- [Work task]:
From the first line to the last, retype the listing without any alteration.

- [Material supplied]:

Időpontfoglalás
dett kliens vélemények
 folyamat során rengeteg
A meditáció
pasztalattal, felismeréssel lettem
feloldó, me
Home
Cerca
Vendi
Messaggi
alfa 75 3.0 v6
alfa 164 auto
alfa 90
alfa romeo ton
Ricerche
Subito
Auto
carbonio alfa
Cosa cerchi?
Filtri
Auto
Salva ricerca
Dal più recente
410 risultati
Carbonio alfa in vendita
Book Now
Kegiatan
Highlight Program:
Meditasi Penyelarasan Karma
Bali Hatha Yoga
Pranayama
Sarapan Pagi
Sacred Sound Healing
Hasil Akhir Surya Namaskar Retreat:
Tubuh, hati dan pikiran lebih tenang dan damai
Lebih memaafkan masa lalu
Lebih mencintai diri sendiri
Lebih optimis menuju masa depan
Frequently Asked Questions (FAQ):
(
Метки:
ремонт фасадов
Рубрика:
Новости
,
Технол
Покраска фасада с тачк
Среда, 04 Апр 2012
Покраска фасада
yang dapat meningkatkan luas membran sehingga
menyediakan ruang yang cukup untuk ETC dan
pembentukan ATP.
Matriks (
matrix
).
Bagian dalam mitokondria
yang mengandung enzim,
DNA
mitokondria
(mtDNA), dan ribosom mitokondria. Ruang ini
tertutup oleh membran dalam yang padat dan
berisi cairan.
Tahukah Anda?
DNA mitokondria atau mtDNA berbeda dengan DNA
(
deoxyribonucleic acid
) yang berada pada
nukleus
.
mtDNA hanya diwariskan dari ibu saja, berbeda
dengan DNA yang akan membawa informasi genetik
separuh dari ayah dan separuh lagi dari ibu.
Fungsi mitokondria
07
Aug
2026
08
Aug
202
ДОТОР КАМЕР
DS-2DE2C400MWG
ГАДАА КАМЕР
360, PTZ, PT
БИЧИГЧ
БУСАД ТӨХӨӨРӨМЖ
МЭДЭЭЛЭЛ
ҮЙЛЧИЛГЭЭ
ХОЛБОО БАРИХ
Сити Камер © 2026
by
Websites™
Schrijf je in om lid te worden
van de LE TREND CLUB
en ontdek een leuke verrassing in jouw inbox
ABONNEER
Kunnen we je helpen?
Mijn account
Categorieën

- [Reply to the exercise]:
Időpontfoglalás
dett kliens vélemények
 folyamat során rengeteg
A meditáció
pasztalattal, felismeréssel lettem
feloldó, me
Home
Cerca
Vendi
Messaggi
alfa 75 3.0 v6
alfa 164 auto
alfa 90
alfa romeo ton
Ricerche
Subito
Auto
carbonio alfa
Cosa cerchi?
Filtri
Auto
Salva ricerca
Dal più recente
410 risultati
Carbonio alfa in vendita
Book Now
Kegiatan
Highlight Program:
Meditasi Penyelarasan Karma
Bali Hatha Yoga
Pranayama
Sarapan Pagi
Sacred Sound Healing
Hasil Akhir Surya Namaskar Retreat:
Tubuh, hati dan pikiran lebih tenang dan damai
Lebih memaafkan masa lalu
Lebih mencintai diri sendiri
Lebih optimis menuju masa depan
Frequently Asked Questions (FAQ):
(
Метки:
ремонт фасадов
Рубрика:
Новости
,
Технол
Покраска фасада с тачк
Среда, 04 Апр 2012
Покраска фасада
yang dapat meningkatkan luas membran sehingga
menyediakan ruang yang cukup untuk ETC dan
pembentukan ATP.
Matriks (
matrix
).
Bagian dalam mitokondria
yang mengandung enzim,
DNA
mitokondria
(mtDNA), dan ribosom mitokondria. Ruang ini
tertutup oleh membran dalam yang padat dan
berisi cairan.
Tahukah Anda?
DNA mitokondria atau mtDNA berbeda dengan DNA
(
deoxyribonucleic acid
) yang berada pada
nukleus
.
mtDNA hanya diwariskan dari ibu saja, berbeda
dengan DNA yang akan membawa informasi genetik
separuh dari ayah dan separuh lagi dari ibu.
Fungsi mitokondria
07
Aug
2026
08
Aug
202
ДОТОР КАМЕР
DS-2DE2C400MWG
ГАДАА КАМЕР
360, PTZ, PT
БИЧИГЧ
БУСАД ТӨХӨӨРӨМЖ
МЭДЭЭЛЭЛ
ҮЙЛЧИЛГЭЭ
ХОЛБОО БАРИХ
Сити Камер © 2026
by
Websites™
Schrijf je in om lid te worden
van de LE TREND CLUB
en ontdek een leuke verrassing in jouw inbox
ABONNEER
Kunnen we je helpen?
Mijn account
Categorieën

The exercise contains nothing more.